**What needs to be done:** Could you return every record below without changing a word?

**Exercise materials:**

###

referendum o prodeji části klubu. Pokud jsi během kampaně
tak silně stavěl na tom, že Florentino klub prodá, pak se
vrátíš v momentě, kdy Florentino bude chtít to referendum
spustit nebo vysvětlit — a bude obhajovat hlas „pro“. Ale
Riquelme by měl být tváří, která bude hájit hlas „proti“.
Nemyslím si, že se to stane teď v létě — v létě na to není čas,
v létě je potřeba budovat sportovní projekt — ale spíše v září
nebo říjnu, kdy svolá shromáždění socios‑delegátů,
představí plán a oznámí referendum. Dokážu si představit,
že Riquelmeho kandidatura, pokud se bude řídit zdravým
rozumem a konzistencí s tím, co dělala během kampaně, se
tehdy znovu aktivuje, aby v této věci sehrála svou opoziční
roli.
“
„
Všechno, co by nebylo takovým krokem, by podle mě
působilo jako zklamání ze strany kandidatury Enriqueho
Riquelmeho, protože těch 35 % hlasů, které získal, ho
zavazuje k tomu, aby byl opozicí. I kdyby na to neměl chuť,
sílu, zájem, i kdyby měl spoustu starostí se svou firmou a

###

**Reply:**
referendum o prodeji části klubu. Pokud jsi během kampaně
tak silně stavěl na tom, že Florentino klub prodá, pak se
vrátíš v momentě, kdy Florentino bude chtít to referendum
spustit nebo vysvětlit — a bude obhajovat hlas „pro“. Ale
Riquelme by měl být tváří, která bude hájit hlas „proti“.
Nemyslím si, že se to stane teď v létě — v létě na to není čas,
v létě je potřeba budovat sportovní projekt — ale spíše v září
nebo říjnu, kdy svolá shromáždění socios‑delegátů,
představí plán a oznámí referendum. Dokážu si představit,
že Riquelmeho kandidatura, pokud se bude řídit zdravým
rozumem a konzistencí s tím, co dělala během kampaně, se
tehdy znovu aktivuje, aby v této věci sehrála svou opoziční
roli.
“
„
Všechno, co by nebylo takovým krokem, by podle mě
působilo jako zklamání ze strany kandidatury Enriqueho
Riquelmeho, protože těch 35 % hlasů, které získal, ho
zavazuje k tomu, aby byl opozicí. I kdyby na to neměl chuť,
sílu, zájem, i kdyby měl spoustu starostí se svou firmou a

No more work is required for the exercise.